■ Work task
Below is a listing; retype exactly the lines between the one containing "Спасибо большое начальнику" and the one containing "Rhone Alpes", inclusive, minus the pictures.

■ Provided information
——————

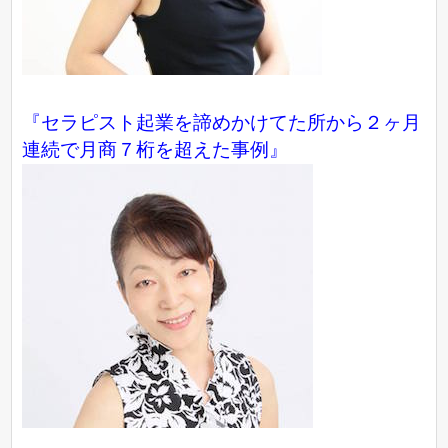
『セラピスト起業を諦めかけてた所から２ヶ月
連続で月商７桁を超えた事例』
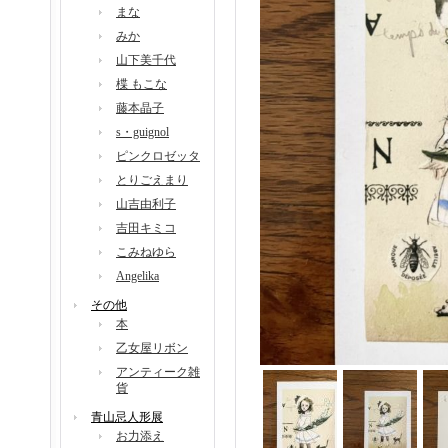
まな
みか
山下美千代
楪 もこな
藤本晶子
s・guignol
ピンクロゼッタ
とりごえまり
山吉由利子
吉田キミコ
こみねゆら
Angelika
その他
本
乙女屋リボン
アンティーク雑
貨
青山忌人形展
お力添え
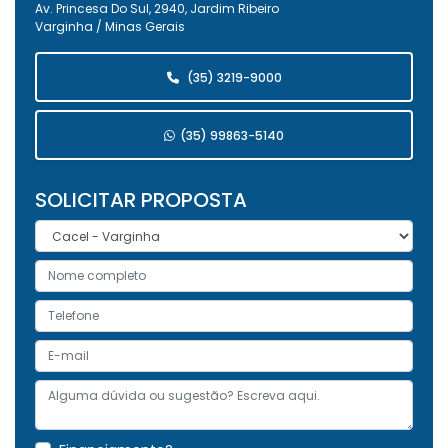
Av. Princesa Do Sul, 2940, Jardim Ribeiro
Varginha / Minas Gerais
(35) 3219-9000
(35) 99863-5140
SOLICITAR PROPOSTA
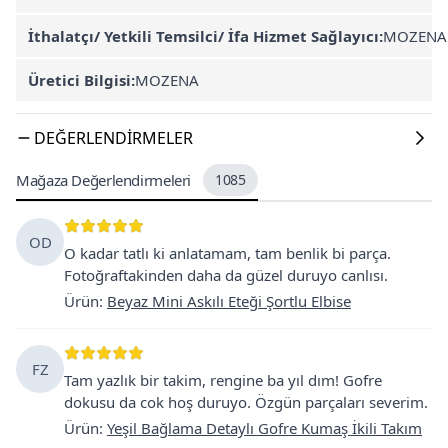
İthalatçı/ Yetkili Temsilci/ İfa Hizmet Sağlayıcı:
MOZENA
Üretici Bilgisi:
MOZENA
DEĞERLENDIRMELER
Mağaza Değerlendirmeleri
1085
OD
O kadar tatlı ki anlatamam, tam benlik bi parça.
Fotoğraftakinden daha da güzel duruyo canlısı.
Ürün
:
Beyaz Mini Askılı Eteği Şortlu Elbise
FZ
Tam yazlık bir takim, rengine ba yıl dım! Gofre
dokusu da cok hoş duruyo. Özgün parçaları severim.
Ürün
:
Yeşil Bağlama Detaylı Gofre Kumaş İkili Takım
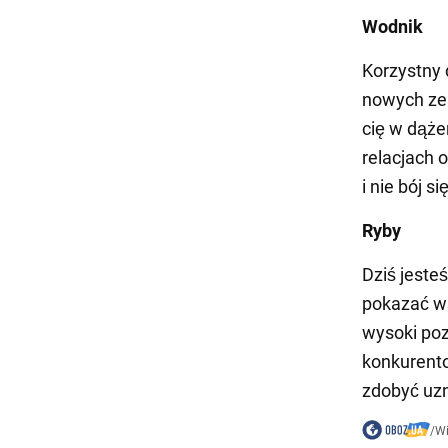
Wodnik
Korzystny 
nowych zes
cię w dąże
relacjach 
i nie bój 
Ryby
Dziś jeste
pokazać ws
wysoki po
konkurento
zdobyć uzn
/
W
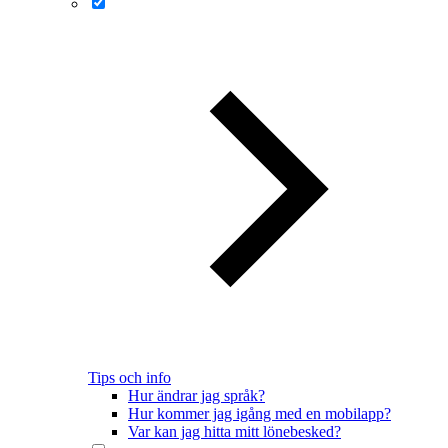
Tips och info
Hur ändrar jag språk?
Hur kommer jag igång med en mobilapp?
Var kan jag hitta mitt lönebesked?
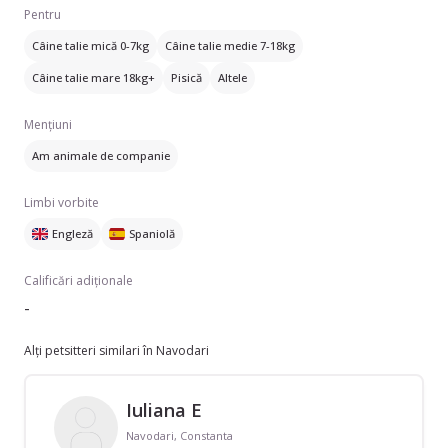
Pentru
Câine talie mică 0-7kg
Câine talie medie 7-18kg
Câine talie mare 18kg+
Pisică
Altele
Mențiuni
Am animale de companie
Limbi vorbite
Engleză
Spaniolă
Calificări adiționale
-
Alți petsitteri similari în Navodari
Iuliana E
Navodari, Constanta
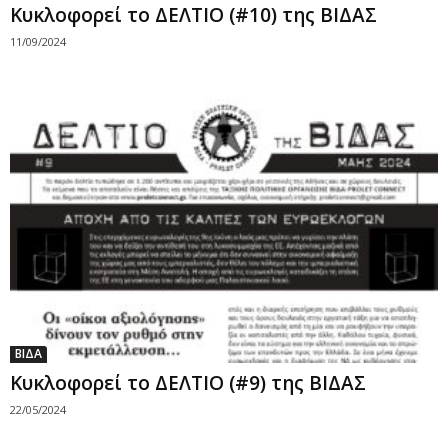
Κυκλοφορεί το ΔΕΛΤΙΟ (#10) της ΒΙΔΑΣ
11/09/2024
ΒΙΔΑ
Κυκλοφορεί το ΔΕΛΤΙΟ (#9) της ΒΙΔΑΣ
22/05/2024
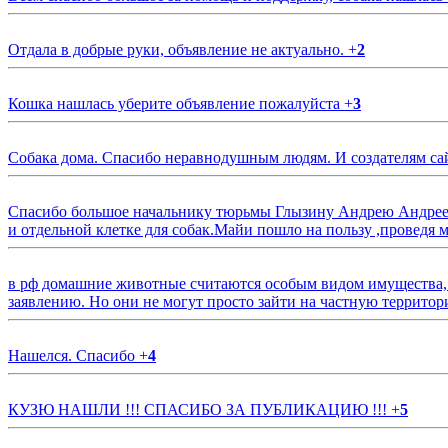
Отдала в добрые руки, объявление не актуально.
+
2
Кошка нашлась уберите объявление пожалуйста
+
3
Собака дома. Спасибо неравнодушным людям. И создателям са
Спасибо большое начальнику тюрьмы Глызину Андрею Андрееви
и отдельной клетке для собак.Майи пошло на пользу ,проведя м
в рф домашние животные считаются особым видом имущества, и 
заявлению. Но они не могут просто зайти на частную территор
Нашелся. Спасибо
+
4
КУЗЮ НАШЛИ !!! СПАСИБО ЗА ПУБЛИКАЦИЮ !!!
+
5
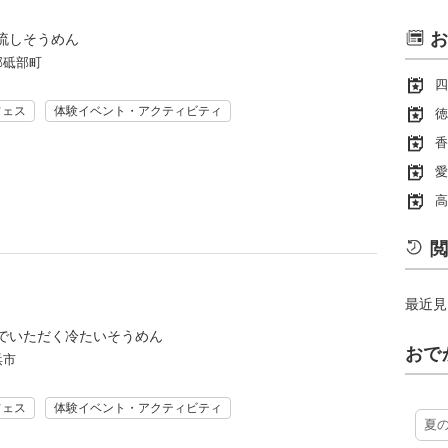
お
流しそうめん
郡砥部町
四
フェス
体験イベント・アクティビティ
徳
香
愛
高
閲
最近見
でいただく冷たいそうめん
おで
浜市
フェス
体験イベント・アクティビティ
夏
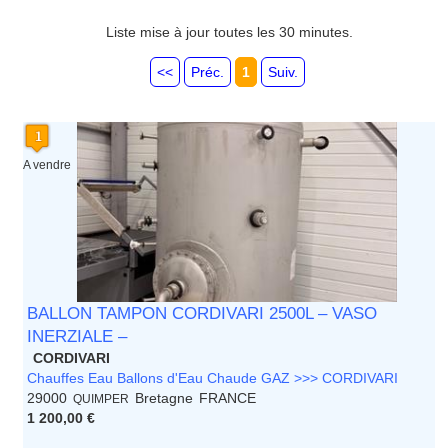
Guadeloupe
Guyane
Liste mise à jour toutes les 30 minutes.
Haute Normandie
Ile de France
<<
Préc.
1
Suiv.
La Réunion
Languedoc Roussillon
Limousin
Lorraine
Martinique
A vendre
Mayotte
Midi Pyrenees - Espagne -
Portugal
Nord Pas de Calais - Belgique -
Pays Bas
Pays de la Loire
Picardie
BALLON TAMPON CORDIVARI 2500L – VASO
Poitou Charentes
INERZIALE –
Principauté de Monaco
CORDIVARI
Provence Alpes Cote d'Azur -
Chauffes Eau Ballons d'Eau Chaude GAZ >>> CORDIVARI
Italie
29000
Bretagne
FRANCE
QUIMPER
Rhone Alpes
1 200,00 €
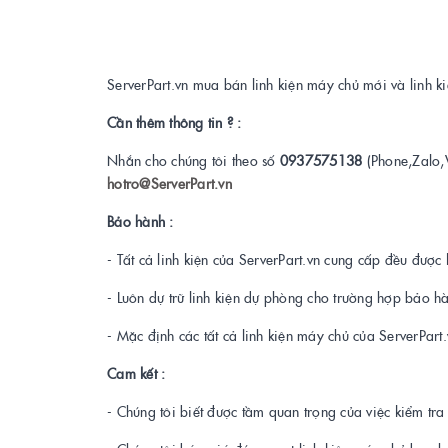
ServerPart.vn mua bán linh kiện máy chủ mới và linh 
Cần thêm thông tin ? :
Nhắn cho chúng tôi theo số
0937575138
(Phone,Zalo,
hotro@ServerPart.vn
Bảo hành :
- Tất cả linh kiện của ServerPart.vn cung cấp đều được 
- Luôn dự trữ linh kiện dự phòng cho trường hợp bảo h
- Mặc định các tất cả linh kiện máy chủ của ServerPar
Cam kết :
- Chúng tôi biết được tầm quan trọng của việc kiểm tr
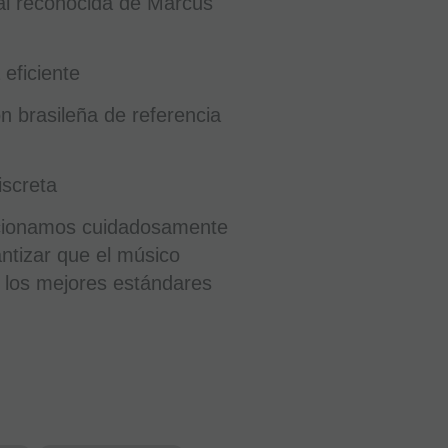
ral reconocida de Marcus
 eficiente
ón brasileña de referencia
iscreta
eccionamos cuidadosamente
ntizar que el músico
 los mejores estándares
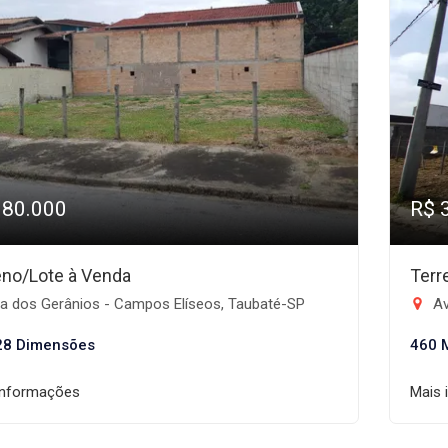
380.000
R$ 
eno/Lote à Venda
Terr
a dos Gerânios - Campos Elíseos, Taubaté-SP
Aven
28 Dimensões
460 
informações
Mais 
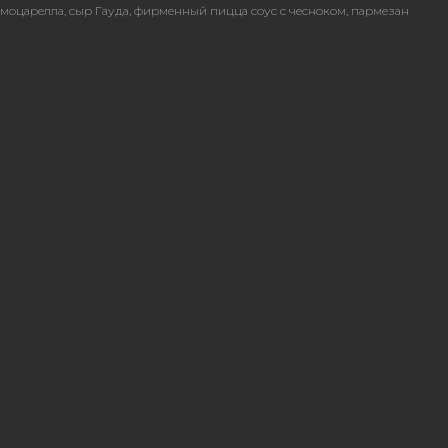
моцарелла, сыр Гауда, фирменный пицца соус с чесноком, пармезан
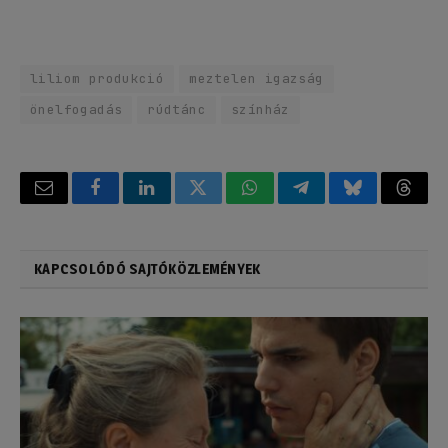
liliom produkció
meztelen igazság
önelfogadás
rúdtánc
színház
Email
Facebook
LinkedIn
Twitter
WhatsApp
Telegram
Bluesky
Threa
KAPCSOLÓDÓ SAJTÓKÖZLEMÉNYEK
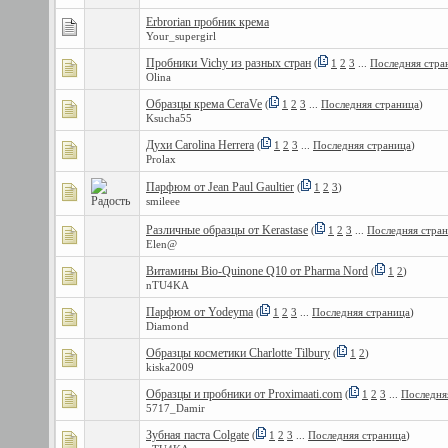
Erbrorian пробник крема
Your_supergirl
Пробники Vichy из разных стран
(
1
2
3
...
Последняя стра
Olina
Образцы крема CeraVe
(
1
2
3
...
Последняя страница
)
Ksucha55
Духи Carolina Herrera
(
1
2
3
...
Последняя страница
)
Prolax
Парфюм от Jean Paul Gaultier
(
1
2
3
)
smileee
Различные образцы от Kerastase
(
1
2
3
...
Последняя стра
Elen@
Витамины Bio-Quinone Q10 от Pharma Nord
(
1
2
)
nTU4KA
Парфюм от Yodeyma
(
1
2
3
...
Последняя страница
)
Diamond
Образцы косметики Charlotte Tilbury
(
1
2
)
kiska2009
Образцы и пробники от Proximaati.com
(
1
2
3
...
Последня
5717_Damir
Зубная паста Colgate
(
1
2
3
...
Последняя страница
)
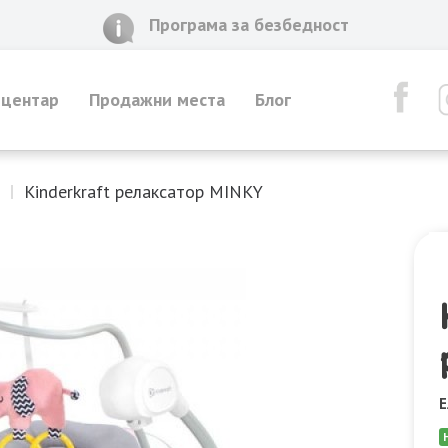
Програма за безбедност
 центар
Продажни места
Блог
Kinderkraft релаксатор MINKY
Е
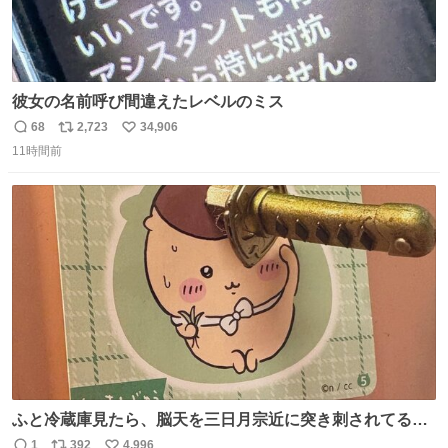
彼女の名前呼び間違えたレベルのミス
68
2,723
34,906
返
リ
い
11時間前
信
ポ
い
数
ス
ね
ト
数
数
ふと冷蔵庫見たら、脳天を三日月宗近に突き刺されてるく
りまんじゅうパイセンが
1
392
4,996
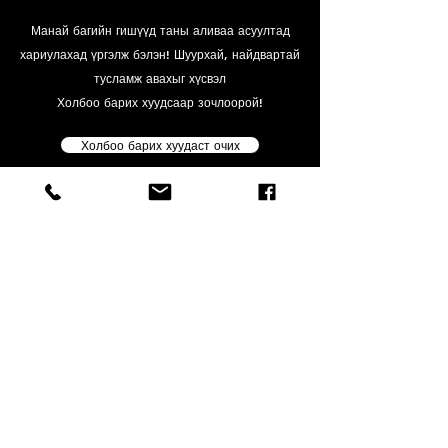
Манай багийн гишүүд таны аливаа асуултад
хариулахад үргэлж бэлэн!
Шуурхай, найдвартай
тусламж авахыг хүсвэл
Холбоо барих хуудсаар зочлоорой!
Холбоо барих хуудаст очих
Холбоо барих
48а-13, 10-р Хороолол,
Баянгол дүүрэг, Улаанбаатар, Монгол улс
info@geostella.mn
+976 99062070
Байгууллага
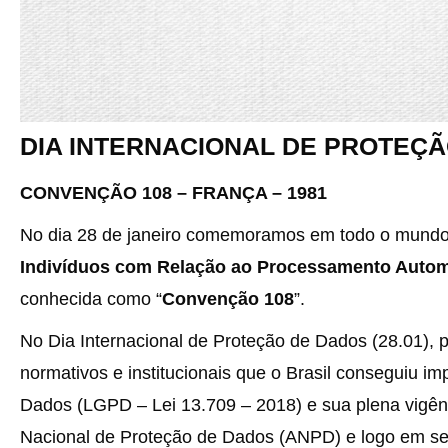
DIA INTERNACIONAL DE PROTEÇÃO
CONVENÇÃO 108 – FRANÇA – 1981
No dia 28 de janeiro comemoramos em todo o mund
Indivíduos com Relação ao Processamento Autom
conhecida como “
Convenção 108
”.
No Dia Internacional de Proteção de Dados (28.01),
normativos e institucionais que o Brasil conseguiu i
Dados (LGPD – Lei 13.709 – 2018) e sua plena vigê
Nacional de Proteção de Dados (ANPD) e logo em se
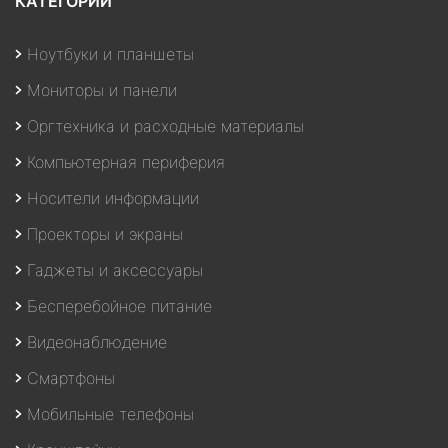
КАТЕГОРИИ
Ноутбуки и планшеты
Мониторы и панели
Оргтехника и расходные материалы
Компьютерная периферия
Носители информации
Проекторы и экраны
Гаджеты и аксессуары
Бесперебойное питание
Видеонаблюдение
Смартфоны
Мобильные телефоны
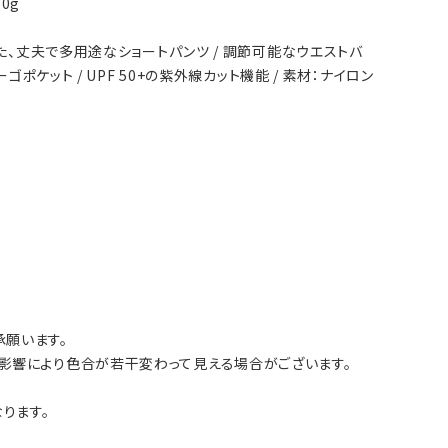
60g
た、丈夫で多用途なショートパンツ / 調節可能なウエストバ
ポケット / UPF 50+の紫外線カット機能 / 素材：ナイロン
願います。
影響により色合が若干変わって見える場合がございます。
ります。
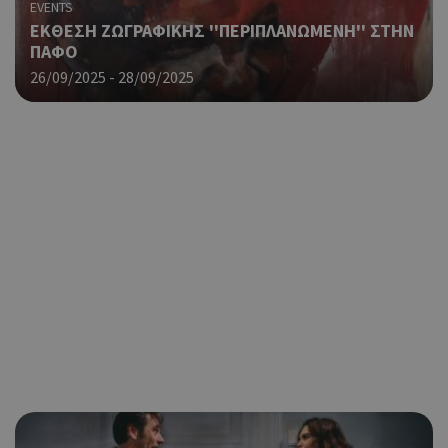
EVENTS
ΕΚΘΕΣΗ ΖΩΓΡΑΦΙΚΗΣ ''ΠΕΡΙΠΛΑΝΩΜΕΝΗ'' ΣΤΗΝ
ΠΑΦΟ
26/09/2025 - 28/09/2025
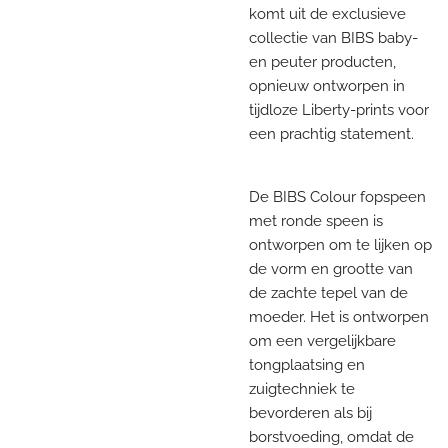
komt uit de exclusieve
collectie van BIBS baby-
en peuter producten,
opnieuw ontworpen in
tijdloze Liberty-prints voor
een prachtig statement.
De BIBS Colour fopspeen
met ronde speen is
ontworpen om te lijken op
de vorm en grootte van
de zachte tepel van de
moeder. Het is ontworpen
om een vergelijkbare
tongplaatsing en
zuigtechniek te
bevorderen als bij
borstvoeding, omdat de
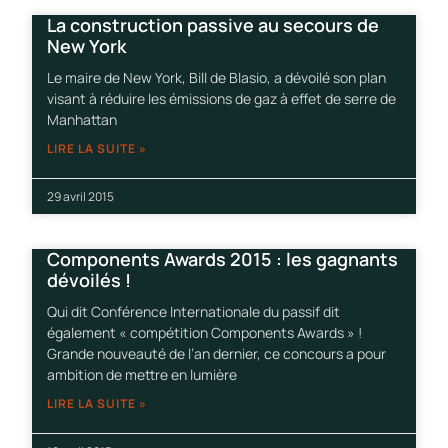
La construction passive au secours de
New York
Le maire de New York, Bill de Blasio, a dévoilé son plan
visant à réduire les émissions de gaz à effet de serre de
Manhattan
LIRE LA SUITE »
29 avril 2015
Components Awards 2015 : les gagnants
dévoilés !
Qui dit Conférence Internationale du passif dit
également « compétition Components Awards » !
Grande nouveauté de l’an dernier, ce concours a pour
ambition de mettre en lumière
LIRE LA SUITE »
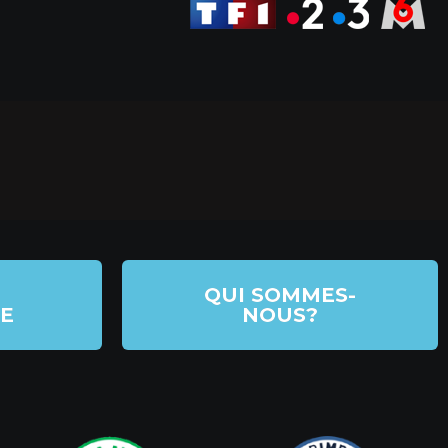
QUI SOMMES-
E
NOUS?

——————

■ Solution for this problem
Спасибо большое начальнику тюрьмы Глызину Андрею Андрееви
и отдельной клетке для собак.Майи пошло на пользу ,проведя м
в рф домашние животные считаются особым видом имущества, и 
заявлению. Но они не могут просто зайти на частную территор
Нашелся. Спасибо
+
4
КУЗЮ НАШЛИ !!! СПАСИБО ЗА ПУБЛИКАЦИЮ !!!
+
5
お
流しそうめん
郡砥部町
四
フェス
体験イベント・アクティビティ
徳
香
愛
高
閲
最近見
でいただく冷たいそうめん
おで
浜市
フェス
体験イベント・アクティビティ
夏
Guadeloupe
Guyane
Liste mise à jour toutes les 30 minutes.
Haute Normandie
Ile de France
<<
Préc.
1
Suiv.
La Réunion
Languedoc Roussillon
Limousin
Lorraine
Martinique
A vendre
Mayotte
Midi Pyrenees - Espagne -
Portugal
Nord Pas de Calais - Belgique -
Pays Bas
Pays de la Loire
Picardie
BALLON TAMPON CORDIVARI 2500L – VASO
Poitou Charentes
INERZIALE –
Principauté de Monaco
CORDIVARI
Provence Alpes Cote d'Azur -
Chauffes Eau Ballons d'Eau Chaude GAZ >>> CORDIVARI
Italie
29000
Bretagne
FRANCE
QUIMPER
Rhone Alpes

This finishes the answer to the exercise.